Kisah

Sokushinbutsu, Tradisi Pengawetan Mayat ala Jepang

MATA INDONESIA, JAKARTA – Jika kita berbicara pengawetan mayat manusia atau mummi, kita langsung tertuju ke Mesir. Tapi tahukah Anda jika di Asia, tepatnya di Jepang juga terdapat juga proses kuno pembuatan mumi juga lho.

Pengawetan mumi tersebut bernama Sokushinbutsu, yang dibuat khusus untuk para biksu yang tersebar di daerah utara Jepang, tepatnya di Yamagata. Sokushinbutsu merupakan salah satu budaya Jepang yang dapat dikatakan unik sekaligus mengandung misteri.
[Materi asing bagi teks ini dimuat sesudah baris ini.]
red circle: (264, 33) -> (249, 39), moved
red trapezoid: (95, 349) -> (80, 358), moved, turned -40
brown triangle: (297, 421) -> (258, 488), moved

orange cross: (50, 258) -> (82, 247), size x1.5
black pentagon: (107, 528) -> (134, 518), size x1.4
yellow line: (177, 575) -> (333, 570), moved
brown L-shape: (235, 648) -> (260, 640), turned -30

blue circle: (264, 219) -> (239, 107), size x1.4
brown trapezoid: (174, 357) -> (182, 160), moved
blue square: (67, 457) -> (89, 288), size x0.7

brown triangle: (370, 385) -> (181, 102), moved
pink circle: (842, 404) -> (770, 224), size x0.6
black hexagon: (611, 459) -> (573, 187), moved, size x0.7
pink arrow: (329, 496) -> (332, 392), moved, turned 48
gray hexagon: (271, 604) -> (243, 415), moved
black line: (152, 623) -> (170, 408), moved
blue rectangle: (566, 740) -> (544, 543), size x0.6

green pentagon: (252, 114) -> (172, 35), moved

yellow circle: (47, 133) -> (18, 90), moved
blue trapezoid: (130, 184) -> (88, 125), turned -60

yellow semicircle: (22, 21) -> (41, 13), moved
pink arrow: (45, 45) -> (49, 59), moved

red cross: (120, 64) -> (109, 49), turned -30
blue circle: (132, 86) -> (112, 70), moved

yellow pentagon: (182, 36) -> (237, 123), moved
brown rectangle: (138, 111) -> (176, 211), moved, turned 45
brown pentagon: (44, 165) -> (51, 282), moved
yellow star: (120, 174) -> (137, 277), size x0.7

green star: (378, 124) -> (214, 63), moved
Pengembangan budaya ini khususnya tersebar di bagian utara Jepang, yang seluruhnya dipraktekkan oleh para biarawan/biarawati.

Pelaksanaan budaya Sokushinbutsu ini dilakukan berdasarkan salah satu bentuk ajaran Buddha Kuno di Jepang yang bernama Shugendo. Sebuah budaya yang dipelopori lebih dari 1000 tahun yang lalu, oleh seorang biarawan bernama Kuukai di Kompleks candi Gunung Koya, Prefektur Yamagata.

Kuukai adalah pendiri dari sekte ajaran Shingon Buddhisme atau Shugendo. Tujuan utama ajaran atau budaya ini adalah tercapainya mumifikasi yang sempurna. Para biarawan diharuskan menyiksa dirinya sendiri, mati, dan mengawetkan dirinya sendiri dalam usaha penyangkalan diri dengan tiga cara yaitu.

1. Perubahan pola makan/ diet. Para biarawan dalam jangka waktu 1000 hari/ 3 tahun diharuskan makan kacang-kacangan dan biji-bjian yang di temukan di sekitar kuil saja. Biarawan juga harus meningkatkan aktivitasnya sehari-hari guna agar lemak tubuh para biarawan terkuras habis, hingga tubuh akan terurai dengan mudah setelah kematian.

2. Langkah selanjutnya, biarawan hanya diizinkan untuk makan sejumlah kecil kulit dan akar pinus yang dikeraskan. Selain itu biarawan diharuskan meminum teh khusus yang di buat dari getah pohon Urushi yang sangat beracun dan menyebabkan muntah-muntah hingga menguras cairan tubuh. Tahap ini dipercaya dapat membuat tubuh lebih mudah untuk diawetkan.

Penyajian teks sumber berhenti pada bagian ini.